Did the Hong Kong pro-democrats planning to resign from the legislature and treat the subsequent by-elections as a referendum expect Beijing, and thus local government officials and supporters, to take them this seriously?
Referendums may not take place in Hong Kong, we are assured, because the Basic Law does not allow for them. By this reckoning, public consultation exercises – like the one currently underway about the proposed election methods for 2012 – should not take place either. Indeed, as a South China Morning Post editorial pointed out, the Basic Law does not give us the right to breathe.
Still, has anyone seriously suggested that a genuine referendum could or should take place? I don’t recall any such thing, but that doesn’t stop Secretary for Constitutional and Mainland Affairs Stephen Lam protesting at embarrassing length that the Government will not countenance a referendum, has never held a referendum, is not holding a referendum, and will not at any time in the future hold a referendum, ever, ever, ever. And nor, now you mention it, will it even so much as respond to any suggestion about a referendum. Thank God he doesn’t like the idea, otherwise he’d go on about it for ever.

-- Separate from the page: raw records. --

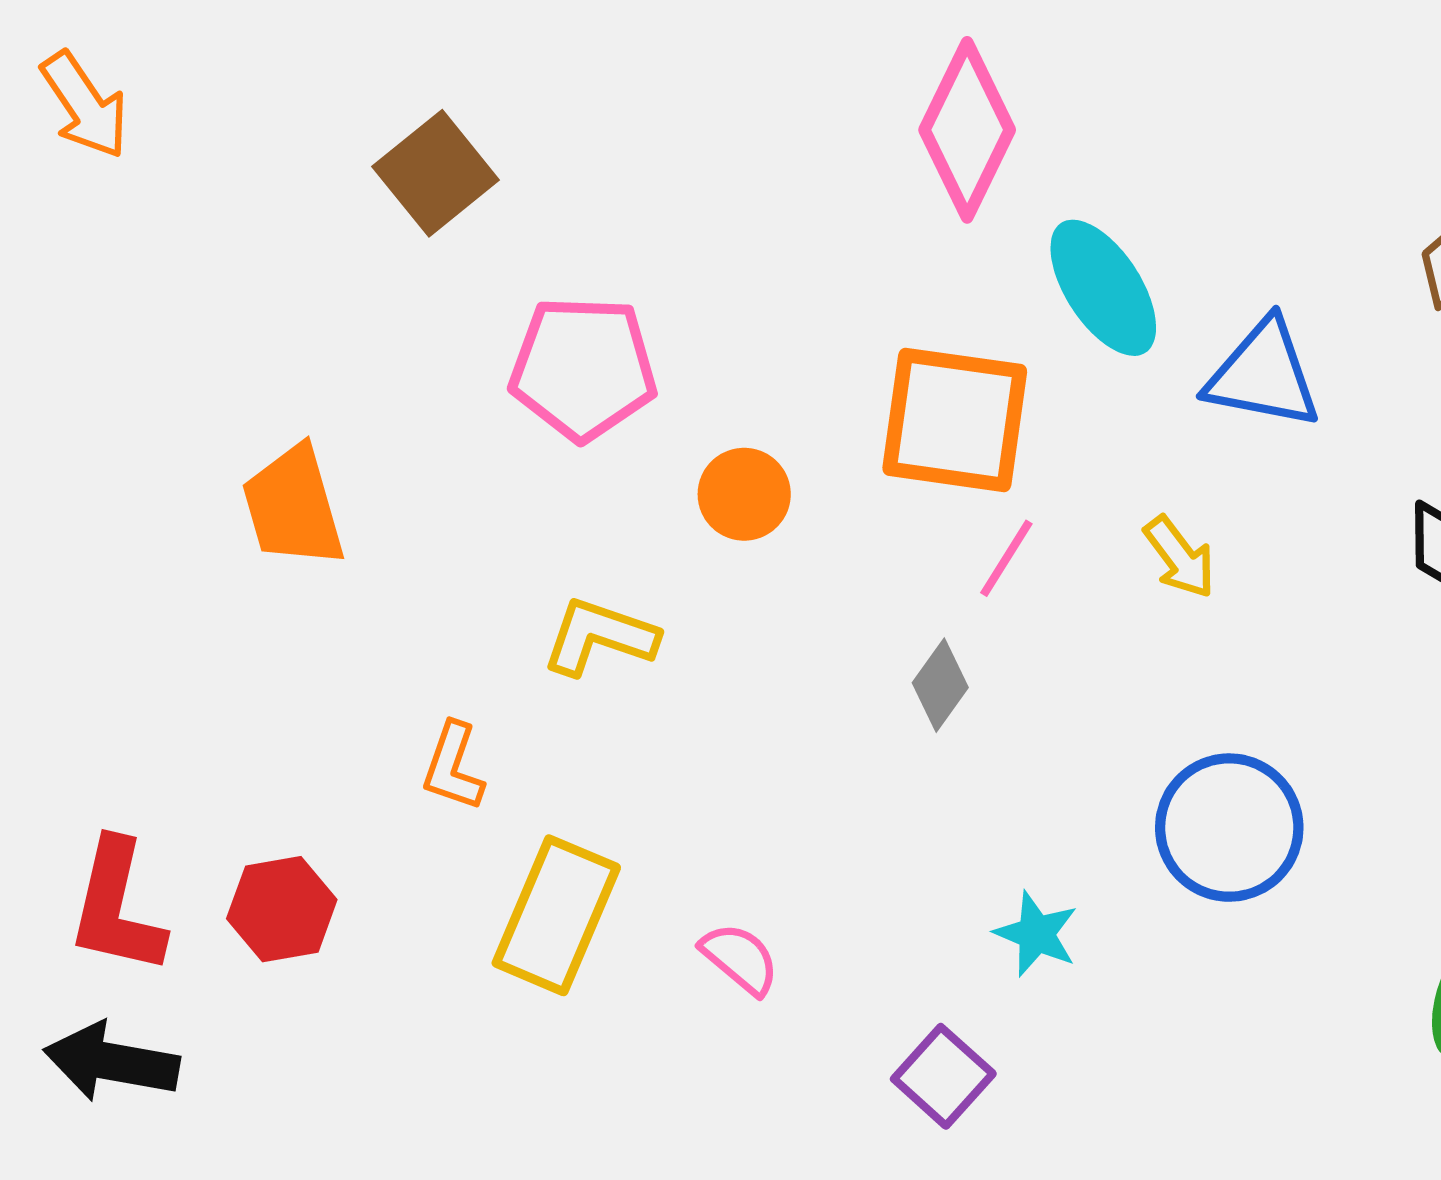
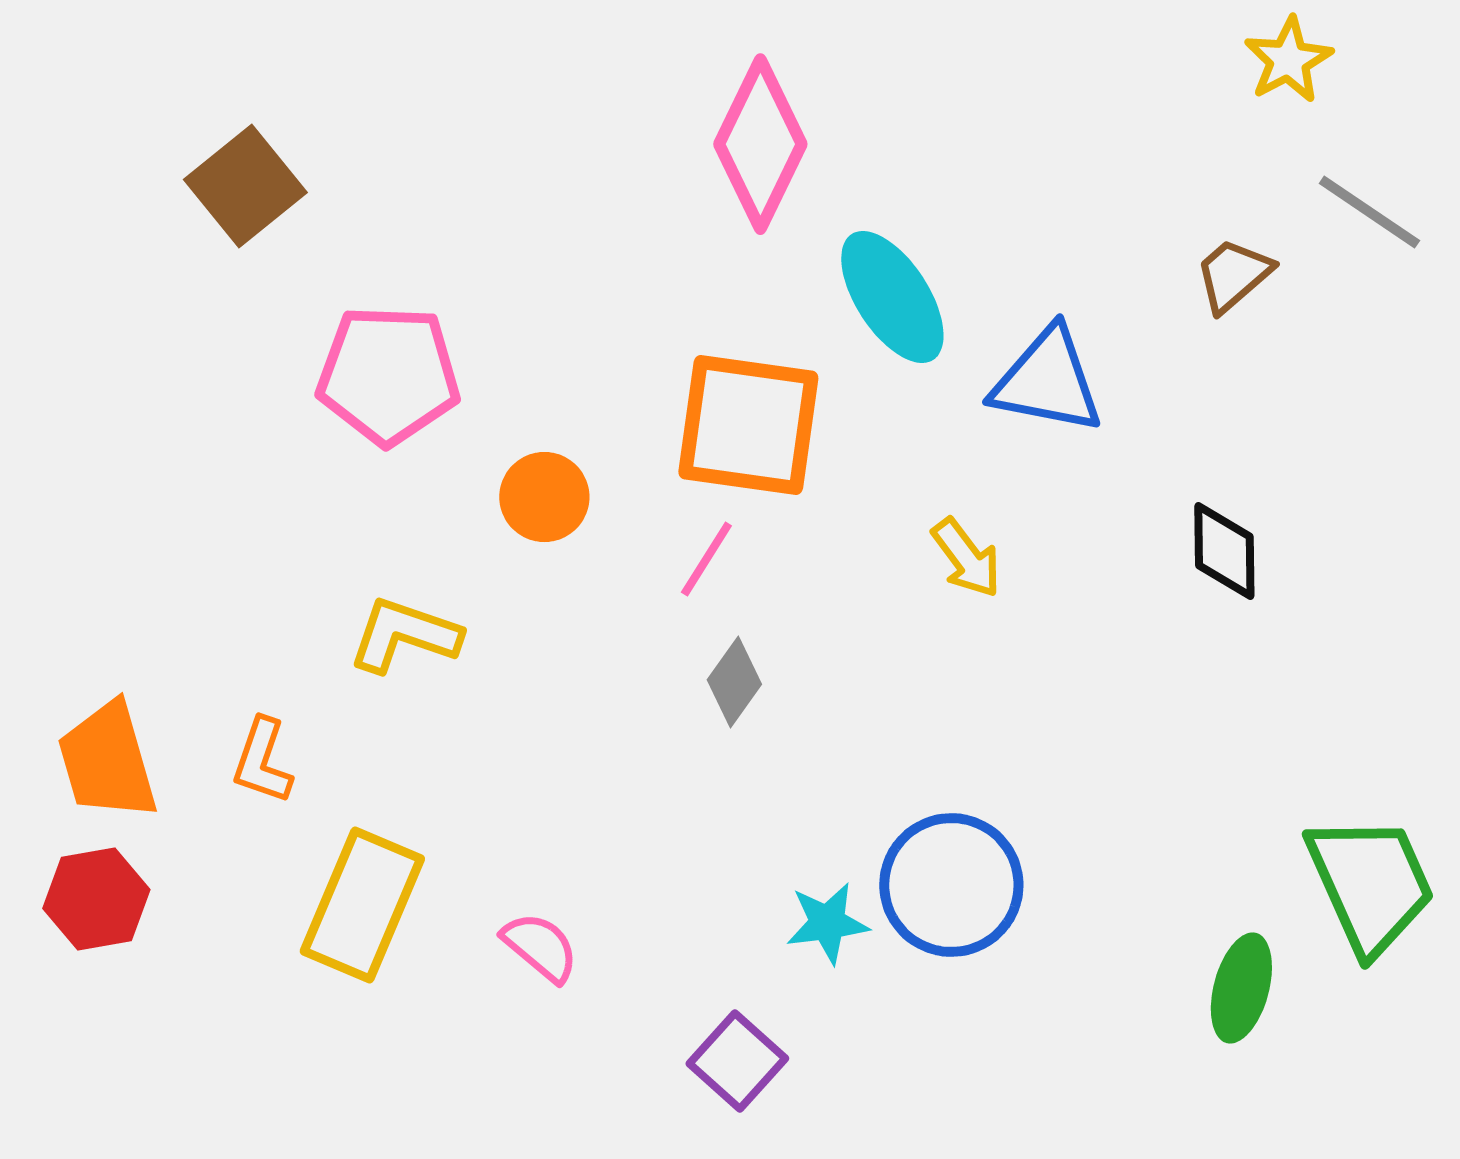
orange trapezoid: (293, 507) -> (107, 761), moved
pink line: (1006, 558) -> (706, 559), moved
blue circle: (1229, 828) -> (951, 885), moved
cyan star: (1036, 934) -> (827, 923), turned -30

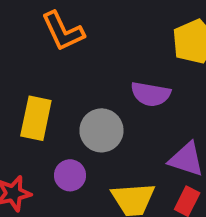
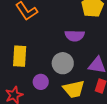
gray circle: (101, 130) -> (63, 63), moved

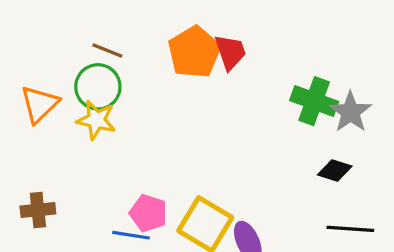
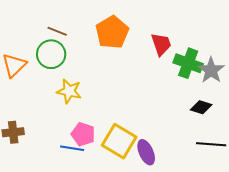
red trapezoid: (230, 52) -> (161, 44), moved
yellow star: (96, 120) -> (69, 91), moved

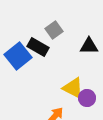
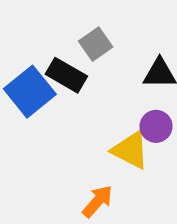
purple circle: (87, 98) -> (156, 126), moved

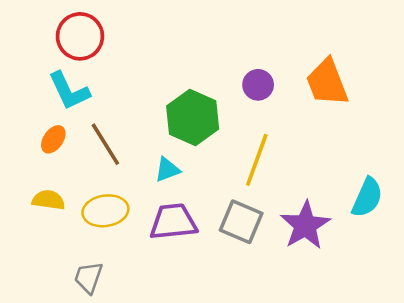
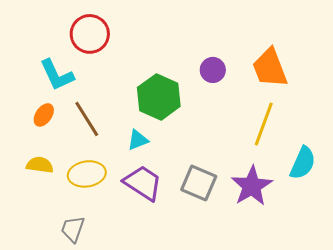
red circle: (80, 36) -> (90, 34), moved
yellow line: (257, 160) -> (264, 124), moved
purple trapezoid: (173, 222) -> (143, 183), turned 39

Government supporters like the fictitious Mary Ma at the Standard meanwhile do their best to fight the dire referendum menace by pointing out that a referendum can’t happen in the Big Lychee because we’re not a country (as if cities don’t have referendums) or because they are unconstitutional (like breathing, see above).

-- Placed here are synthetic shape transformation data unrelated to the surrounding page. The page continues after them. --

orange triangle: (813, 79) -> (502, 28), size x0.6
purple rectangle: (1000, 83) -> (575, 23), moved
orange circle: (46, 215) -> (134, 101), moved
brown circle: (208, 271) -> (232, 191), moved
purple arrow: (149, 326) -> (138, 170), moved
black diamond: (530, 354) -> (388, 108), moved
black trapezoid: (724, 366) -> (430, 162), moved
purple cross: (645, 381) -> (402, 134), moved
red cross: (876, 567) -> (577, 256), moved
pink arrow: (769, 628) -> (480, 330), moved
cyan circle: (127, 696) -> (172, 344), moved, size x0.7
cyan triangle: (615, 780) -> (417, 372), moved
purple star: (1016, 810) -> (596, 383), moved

All this whining, teeth-gnashing and bed-wetting – just because of an idea to force by-elections and, as a prank or gimmick, call them a ‘referendum’. It is a measure of Beijing’s horror of the principal of democracy that its officials go into hysterics, on around 5 or 6 on the Richter scale, at the very mention of the ‘r’ word, however misapplied, and insist that their local allies join in.
Where else have we seen this mouth-frothing over a word recently? Malaysia, where some Muslims have taken exception to the fact that Christians using the Malay language use the Malay word for God, ‘Allah’, which is one of many loan words from Arabic. (Sharp-eyed strollers through Hong Kong on a Sunday will notice that some Indonesians having a day off will be clutching a volume titled ‘Alkitab’, another Arabic loan to Malay, meaning ‘the book’; it is a Bible.)

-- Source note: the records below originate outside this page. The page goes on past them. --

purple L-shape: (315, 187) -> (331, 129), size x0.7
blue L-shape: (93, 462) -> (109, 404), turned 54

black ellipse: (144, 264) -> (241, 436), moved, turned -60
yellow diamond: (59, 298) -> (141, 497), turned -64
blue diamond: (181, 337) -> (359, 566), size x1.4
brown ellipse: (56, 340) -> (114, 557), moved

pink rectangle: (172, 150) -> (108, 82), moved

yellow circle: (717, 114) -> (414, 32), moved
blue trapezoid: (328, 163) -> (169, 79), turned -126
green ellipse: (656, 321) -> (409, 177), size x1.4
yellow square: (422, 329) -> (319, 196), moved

They have managed to work themselves up into a state of heightened excitement and fury, in a way that Quakers, Lutherans, Catholics, Methodists and for that matter Buddhists and Zoroastrians for some reason generally do not, because they feel that only Muslims should use the word. This makes no sense; Arab Christians have called God ‘allah’ since before Islam was founded – what other word could they have used? Malay is not the only language to borrow words from Arabic. Will Malay extremists attack non-Muslim English-speakers for using ‘algebra’, ‘alcohol’, ‘sugar’ and ‘saffron’? Perhaps it depends how desperate they are to burn a church.
Some Pro-Beijing figures in Hong Kong are arguing against contesting the five by-elections on the grounds that it would endorse the idea that the polls will somehow represent a referendum. In other words, if pro-democrats had declared the by-elections to be a ‘reflection’, ‘refreshment’ or ‘refutation’ it would be OK, but if they bestow them with the title ‘referendum’ it’s suddenly not OK, even though it is exactly the same process with exactly the same legal and constitutional effect.
This petrified, self-inflicted variant of obsessive-compulsive disorder is what the loyalists put themselves through when someone (playfully and utterly unconvincingly) pretends to hold a referendum. What happens if the real thing turns up?
Maybe they should have a referendum on banning people from calling things referendums when they’re not.